EXERCISE BRIEF:
Count lines with "formula" below; give only the number.

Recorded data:

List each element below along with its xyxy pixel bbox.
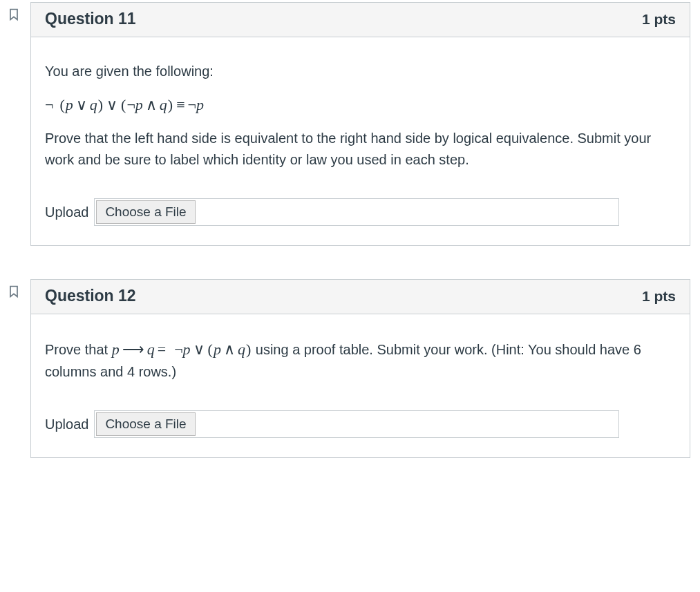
question-title: Question 12 <box>45 287 642 305</box>
upload-row: Upload Choose a File <box>45 410 676 438</box>
file-name-display <box>196 200 618 224</box>
question-body-pre: Prove that <box>45 342 112 357</box>
question-header: Question 12 1 pts <box>31 280 690 314</box>
question-body: Prove that p⟶q=¬p∨(p∧q) using a proof ta… <box>31 314 690 457</box>
question-formula-inline: p⟶q=¬p∨(p∧q) <box>112 341 252 358</box>
upload-label: Upload <box>45 202 88 223</box>
question-body: You are given the following: ¬(p∨q)∨(¬p∧… <box>31 37 690 245</box>
question-card: Question 12 1 pts Prove that p⟶q=¬p∨(p∧q… <box>30 279 690 458</box>
question-wrap: Question 11 1 pts You are given the foll… <box>10 2 690 246</box>
question-intro: You are given the following: <box>45 61 676 82</box>
choose-file-button[interactable]: Choose a File <box>96 200 195 224</box>
choose-file-button[interactable]: Choose a File <box>96 412 195 436</box>
question-formula: ¬(p∨q)∨(¬p∧q)≡¬p <box>45 93 676 117</box>
question-card: Question 11 1 pts You are given the foll… <box>30 2 690 246</box>
file-input[interactable]: Choose a File <box>94 198 619 226</box>
question-header: Question 11 1 pts <box>31 3 690 37</box>
bookmark-icon <box>7 285 21 298</box>
file-name-display <box>196 412 618 436</box>
question-points: 1 pts <box>642 11 676 28</box>
question-wrap: Question 12 1 pts Prove that p⟶q=¬p∨(p∧q… <box>10 279 690 458</box>
file-input[interactable]: Choose a File <box>94 410 619 438</box>
upload-label: Upload <box>45 414 88 435</box>
question-text: Prove that p⟶q=¬p∨(p∧q) using a proof ta… <box>45 338 676 383</box>
question-points: 1 pts <box>642 288 676 305</box>
bookmark-icon <box>7 8 21 21</box>
question-title: Question 11 <box>45 10 642 28</box>
question-instructions: Prove that the left hand side is equival… <box>45 128 676 171</box>
upload-row: Upload Choose a File <box>45 198 676 226</box>
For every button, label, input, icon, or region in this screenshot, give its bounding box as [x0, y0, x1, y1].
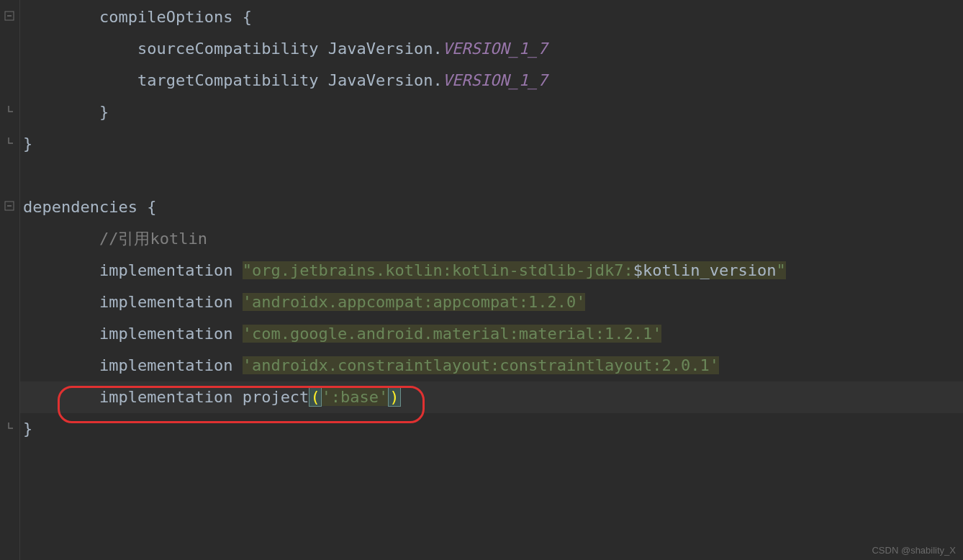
fold-end-icon[interactable] — [3, 421, 16, 434]
code-token: VERSION_1_7 — [443, 40, 548, 58]
fold-end-icon[interactable] — [3, 104, 16, 117]
code-line[interactable]: compileOptions { — [20, 1, 963, 33]
fold-icon[interactable] — [3, 9, 16, 22]
code-line[interactable]: } — [20, 413, 963, 445]
code-token: implementation — [99, 356, 243, 374]
code-line[interactable]: } — [20, 128, 963, 160]
fold-end-icon[interactable] — [3, 136, 16, 149]
code-line[interactable]: implementation 'androidx.constraintlayou… — [20, 350, 963, 381]
code-token: 'androidx.constraintlayout:constraintlay… — [243, 356, 719, 374]
code-line[interactable]: dependencies { — [20, 191, 963, 223]
code-token: dependencies — [23, 198, 147, 216]
code-line[interactable]: implementation "org.jetbrains.kotlin:kot… — [20, 255, 963, 286]
code-line[interactable]: targetCompatibility JavaVersion.VERSION_… — [20, 65, 963, 96]
code-token: //引用kotlin — [99, 230, 207, 248]
code-token: ':base' — [322, 388, 389, 406]
code-token: ) — [388, 387, 400, 407]
code-token: 'com.google.android.material:material:1.… — [243, 325, 662, 343]
code-token: VERSION_1_7 — [443, 71, 548, 89]
watermark: CSDN @shability_X — [872, 545, 956, 556]
code-line[interactable]: implementation project(':base') — [20, 381, 963, 413]
code-editor[interactable]: compileOptions { sourceCompatibility Jav… — [0, 0, 963, 560]
code-token: } — [99, 103, 109, 121]
code-token: implementation — [99, 325, 243, 343]
code-token: $kotlin_version — [633, 261, 777, 279]
code-token: { — [147, 198, 156, 216]
code-token: " — [776, 261, 785, 279]
code-token: } — [23, 420, 32, 438]
code-token: 'androidx.appcompat:appcompat:1.2.0' — [243, 293, 586, 311]
code-line[interactable]: implementation 'com.google.android.mater… — [20, 318, 963, 350]
code-token: compileOptions — [99, 8, 243, 26]
code-line[interactable]: } — [20, 96, 963, 128]
code-area[interactable]: compileOptions { sourceCompatibility Jav… — [20, 0, 963, 560]
code-token: sourceCompatibility JavaVersion. — [137, 40, 443, 58]
code-token: { — [243, 8, 252, 26]
code-token: implementation — [99, 261, 243, 279]
code-line[interactable] — [20, 160, 963, 191]
code-token: ( — [309, 387, 321, 407]
code-token: implementation project — [99, 388, 309, 406]
code-token: } — [23, 135, 32, 153]
code-line[interactable]: sourceCompatibility JavaVersion.VERSION_… — [20, 33, 963, 65]
fold-icon[interactable] — [3, 199, 16, 212]
code-token: "org.jetbrains.kotlin:kotlin-stdlib-jdk7… — [243, 261, 633, 279]
code-token: implementation — [99, 293, 243, 311]
code-line[interactable]: implementation 'androidx.appcompat:appco… — [20, 286, 963, 318]
code-token: targetCompatibility JavaVersion. — [137, 71, 443, 89]
gutter — [0, 0, 20, 560]
code-line[interactable]: //引用kotlin — [20, 223, 963, 255]
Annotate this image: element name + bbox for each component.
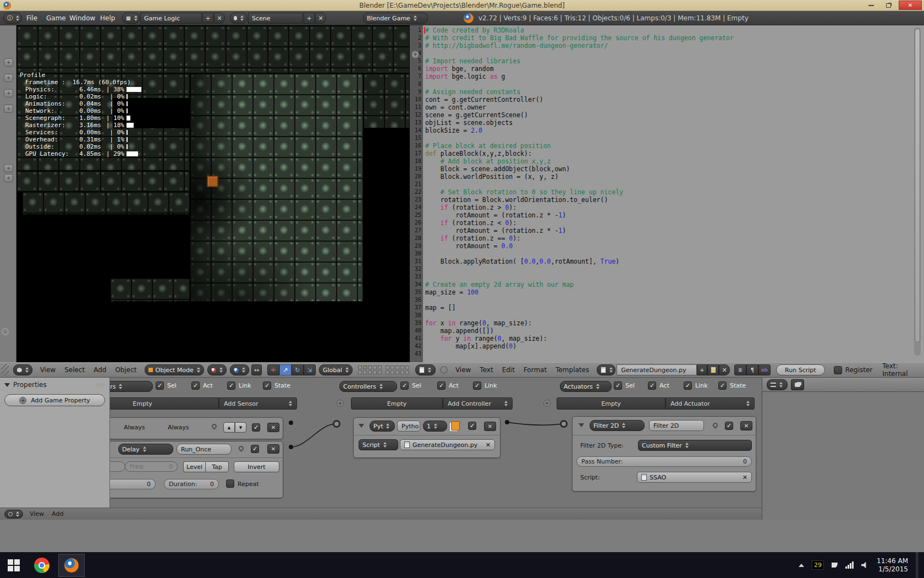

RESPONSE BOX:
2